The latest wave of convincing-looking scam emails, identified by MailGuard, claim you've somehow paid your Telstra bill twice so you're entitled to a refund.
Rather than take a shotgun approach the scammers have only sent it to Telstra customers – more than 20,000 of them – who probably won't find it too hard to believe that the telco has managed to cock up their bill.
This isn't a cryptolocker attack like many fake emails that have probably arrived in your inbox lately – there isn't an infected malware attachment or dodgy link designed to encrypt all your documents and demand a ransom.
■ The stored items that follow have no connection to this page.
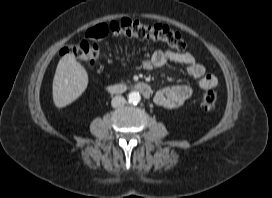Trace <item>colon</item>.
Returning <instances> with one entry per match:
<instances>
[{
  "mask_svg": "<svg viewBox=\"0 0 272 198\" xmlns=\"http://www.w3.org/2000/svg\"><path fill=\"white\" fill-rule=\"evenodd\" d=\"M109 34L139 39L161 40L178 51H184L187 47L184 38L166 26L147 25L138 19L121 18L107 23H99L91 27L87 30L85 37L77 44L64 48L63 54L84 62L94 63L100 57L98 42ZM216 101L217 94L213 89H207L203 93L201 103L204 109H213Z\"/></svg>",
  "mask_w": 272,
  "mask_h": 198,
  "instance_id": "obj_1",
  "label": "colon"
}]
</instances>
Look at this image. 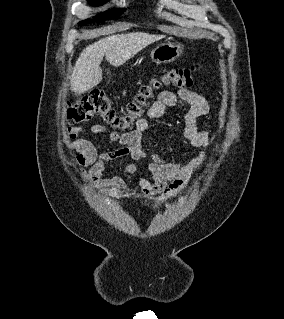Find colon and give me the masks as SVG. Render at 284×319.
<instances>
[{"label":"colon","instance_id":"obj_1","mask_svg":"<svg viewBox=\"0 0 284 319\" xmlns=\"http://www.w3.org/2000/svg\"><path fill=\"white\" fill-rule=\"evenodd\" d=\"M197 68V65L190 68H173L166 71L160 81L156 80L151 85L141 86L128 103L125 113H119L115 109L104 91L93 90L67 110L66 119L69 124L78 125L98 116L106 125L127 131L150 105L155 90L161 84L180 89L190 88Z\"/></svg>","mask_w":284,"mask_h":319}]
</instances>
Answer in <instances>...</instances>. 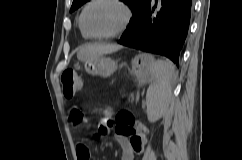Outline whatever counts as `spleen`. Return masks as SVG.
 Returning <instances> with one entry per match:
<instances>
[{"label": "spleen", "mask_w": 242, "mask_h": 160, "mask_svg": "<svg viewBox=\"0 0 242 160\" xmlns=\"http://www.w3.org/2000/svg\"><path fill=\"white\" fill-rule=\"evenodd\" d=\"M149 59L153 82L147 91V103L152 104L156 109L167 108L171 97L174 65L170 61L155 60L151 55H149Z\"/></svg>", "instance_id": "obj_1"}]
</instances>
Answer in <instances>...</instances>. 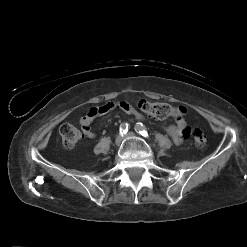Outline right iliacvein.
I'll list each match as a JSON object with an SVG mask.
<instances>
[{"label":"right iliac vein","instance_id":"right-iliac-vein-1","mask_svg":"<svg viewBox=\"0 0 247 247\" xmlns=\"http://www.w3.org/2000/svg\"><path fill=\"white\" fill-rule=\"evenodd\" d=\"M122 140H123V136L122 135H117V137L115 139V144L116 145H120Z\"/></svg>","mask_w":247,"mask_h":247}]
</instances>
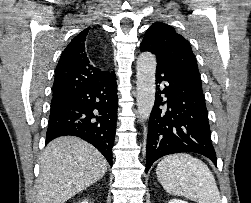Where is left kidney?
<instances>
[{"label": "left kidney", "mask_w": 251, "mask_h": 203, "mask_svg": "<svg viewBox=\"0 0 251 203\" xmlns=\"http://www.w3.org/2000/svg\"><path fill=\"white\" fill-rule=\"evenodd\" d=\"M168 203H188L180 199H171Z\"/></svg>", "instance_id": "5707ae66"}]
</instances>
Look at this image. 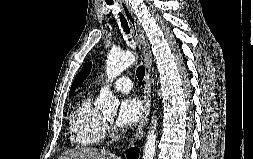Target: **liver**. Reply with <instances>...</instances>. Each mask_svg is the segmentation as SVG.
Wrapping results in <instances>:
<instances>
[{"label": "liver", "instance_id": "1", "mask_svg": "<svg viewBox=\"0 0 253 159\" xmlns=\"http://www.w3.org/2000/svg\"><path fill=\"white\" fill-rule=\"evenodd\" d=\"M59 159H120L104 149L78 147L64 152Z\"/></svg>", "mask_w": 253, "mask_h": 159}]
</instances>
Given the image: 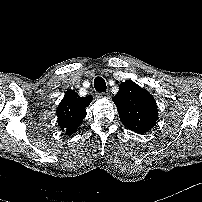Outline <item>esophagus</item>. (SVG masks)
Here are the masks:
<instances>
[{"label":"esophagus","mask_w":202,"mask_h":202,"mask_svg":"<svg viewBox=\"0 0 202 202\" xmlns=\"http://www.w3.org/2000/svg\"><path fill=\"white\" fill-rule=\"evenodd\" d=\"M97 98H109L110 95L108 93H103V92H97L96 93Z\"/></svg>","instance_id":"34e87169"}]
</instances>
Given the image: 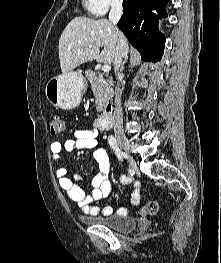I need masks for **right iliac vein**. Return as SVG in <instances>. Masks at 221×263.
<instances>
[{
    "instance_id": "obj_1",
    "label": "right iliac vein",
    "mask_w": 221,
    "mask_h": 263,
    "mask_svg": "<svg viewBox=\"0 0 221 263\" xmlns=\"http://www.w3.org/2000/svg\"><path fill=\"white\" fill-rule=\"evenodd\" d=\"M117 143L121 147V149L123 150V152H124L125 156L127 157L130 165L133 168H135V161L133 159V156L130 153V146H129L128 139L123 135H118L117 136Z\"/></svg>"
}]
</instances>
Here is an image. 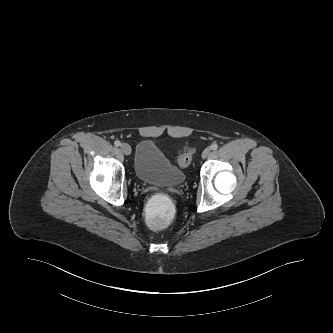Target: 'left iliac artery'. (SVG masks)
<instances>
[{
	"instance_id": "44dca946",
	"label": "left iliac artery",
	"mask_w": 333,
	"mask_h": 333,
	"mask_svg": "<svg viewBox=\"0 0 333 333\" xmlns=\"http://www.w3.org/2000/svg\"><path fill=\"white\" fill-rule=\"evenodd\" d=\"M218 148V144L217 143H213L212 145H211V149L212 150H216Z\"/></svg>"
}]
</instances>
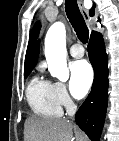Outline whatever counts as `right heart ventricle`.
Listing matches in <instances>:
<instances>
[{"label": "right heart ventricle", "mask_w": 119, "mask_h": 141, "mask_svg": "<svg viewBox=\"0 0 119 141\" xmlns=\"http://www.w3.org/2000/svg\"><path fill=\"white\" fill-rule=\"evenodd\" d=\"M26 95L34 114L46 118L61 116L62 105L57 98L53 82L35 76L28 84Z\"/></svg>", "instance_id": "right-heart-ventricle-1"}]
</instances>
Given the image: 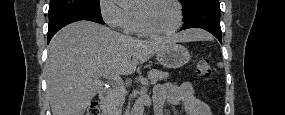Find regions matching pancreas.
<instances>
[{"label":"pancreas","mask_w":285,"mask_h":115,"mask_svg":"<svg viewBox=\"0 0 285 115\" xmlns=\"http://www.w3.org/2000/svg\"><path fill=\"white\" fill-rule=\"evenodd\" d=\"M148 77L152 83H156L160 80L167 79L169 77V73L153 69L148 73ZM125 95L126 90L123 85L114 86V88L108 93L105 108L118 115L125 101Z\"/></svg>","instance_id":"cf45deb5"}]
</instances>
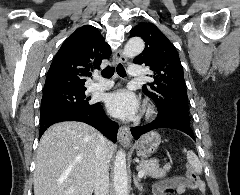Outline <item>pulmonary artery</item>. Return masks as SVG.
Listing matches in <instances>:
<instances>
[{"label": "pulmonary artery", "mask_w": 240, "mask_h": 195, "mask_svg": "<svg viewBox=\"0 0 240 195\" xmlns=\"http://www.w3.org/2000/svg\"><path fill=\"white\" fill-rule=\"evenodd\" d=\"M140 65H130V69L128 70V73L130 74L131 78H138V76H147V71H142ZM112 85V82L110 80H103V79H96L94 83H92L88 87L89 92H96L101 90L109 89Z\"/></svg>", "instance_id": "e3ab8cb5"}]
</instances>
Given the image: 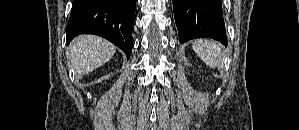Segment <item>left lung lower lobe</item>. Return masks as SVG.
Instances as JSON below:
<instances>
[{
  "instance_id": "obj_1",
  "label": "left lung lower lobe",
  "mask_w": 299,
  "mask_h": 130,
  "mask_svg": "<svg viewBox=\"0 0 299 130\" xmlns=\"http://www.w3.org/2000/svg\"><path fill=\"white\" fill-rule=\"evenodd\" d=\"M180 43L212 38L227 45L221 0H172Z\"/></svg>"
}]
</instances>
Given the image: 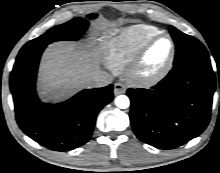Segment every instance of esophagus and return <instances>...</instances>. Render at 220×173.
<instances>
[{
  "mask_svg": "<svg viewBox=\"0 0 220 173\" xmlns=\"http://www.w3.org/2000/svg\"><path fill=\"white\" fill-rule=\"evenodd\" d=\"M126 92V86L120 82H117L114 84V94L120 95V94H124Z\"/></svg>",
  "mask_w": 220,
  "mask_h": 173,
  "instance_id": "1",
  "label": "esophagus"
}]
</instances>
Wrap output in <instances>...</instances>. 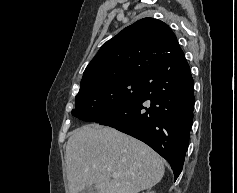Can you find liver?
Instances as JSON below:
<instances>
[{
    "label": "liver",
    "instance_id": "1",
    "mask_svg": "<svg viewBox=\"0 0 237 193\" xmlns=\"http://www.w3.org/2000/svg\"><path fill=\"white\" fill-rule=\"evenodd\" d=\"M65 161L70 193H79L91 185L99 193H139L155 186L164 176L163 162L149 146L97 124L71 132Z\"/></svg>",
    "mask_w": 237,
    "mask_h": 193
}]
</instances>
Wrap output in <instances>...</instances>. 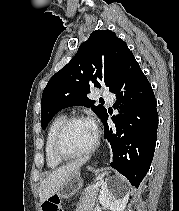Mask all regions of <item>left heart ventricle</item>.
I'll list each match as a JSON object with an SVG mask.
<instances>
[{
    "instance_id": "b2bd125f",
    "label": "left heart ventricle",
    "mask_w": 179,
    "mask_h": 211,
    "mask_svg": "<svg viewBox=\"0 0 179 211\" xmlns=\"http://www.w3.org/2000/svg\"><path fill=\"white\" fill-rule=\"evenodd\" d=\"M96 133L89 121H80L72 124L63 139V149L69 154L84 152L91 147Z\"/></svg>"
}]
</instances>
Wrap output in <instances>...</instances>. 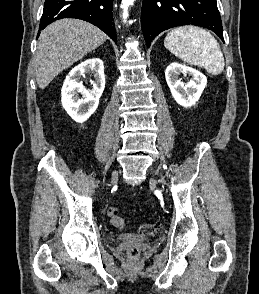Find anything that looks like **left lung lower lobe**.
Masks as SVG:
<instances>
[{"label":"left lung lower lobe","mask_w":259,"mask_h":294,"mask_svg":"<svg viewBox=\"0 0 259 294\" xmlns=\"http://www.w3.org/2000/svg\"><path fill=\"white\" fill-rule=\"evenodd\" d=\"M197 25L215 32L222 41L223 27L216 0H143L141 25L149 47L164 30Z\"/></svg>","instance_id":"obj_1"}]
</instances>
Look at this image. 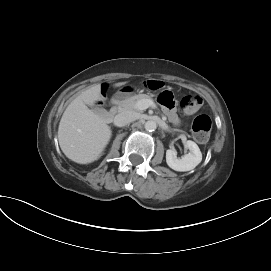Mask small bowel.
Segmentation results:
<instances>
[{"label": "small bowel", "mask_w": 271, "mask_h": 271, "mask_svg": "<svg viewBox=\"0 0 271 271\" xmlns=\"http://www.w3.org/2000/svg\"><path fill=\"white\" fill-rule=\"evenodd\" d=\"M166 113H167L169 119H170L173 123H175V124L178 123V117H177V115H176V112H175L173 106H171V107H166Z\"/></svg>", "instance_id": "small-bowel-1"}]
</instances>
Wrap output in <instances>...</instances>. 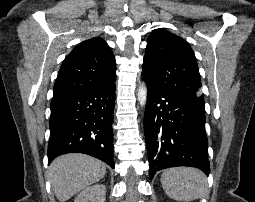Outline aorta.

Instead the official-looking letter, supposedly signed by Telstra executive Gerd Schenkel, points you to Telstra's My Account online portal where you can log into your Telstra account and claim your refund.
Of course the link doesn't send you to Telstra's real My Account page, just a very convincing-looking forgery as part of a "phishing" attack hoping to trick you into handing over sensitive information. Along with your Telstra login and password you're asked to provide all your credit card and billing address details along with your date of birth.
Not only can scammers use these details to go on a shopping spree with your credit card, it's also enough information for them to pretend to be you and start racking up other debts in your name.
The best defence against these attacks is a healthy sense of paranoia. Often they'll be riddled with grammatical errors, come from a suspicious-looking email address or rely on a suspicious-looking website name. This latest Telstra attack does look very convincing, but if nothing else the fact that it asks for so much information should ring alarm bells.
Always assume that any unexpected email you received from a service provider is a fake. Never open attachments, click on links in the email or trust the supplied phone number. If in doubt, contact the provider directly to clarify.
If you've been caught by this scam the best thing to do is notify Telstra, change your My Account password and notify your bank so it can cancel your credit card.
Have you been caught out by these kinds of scams? How do you spot the fakes?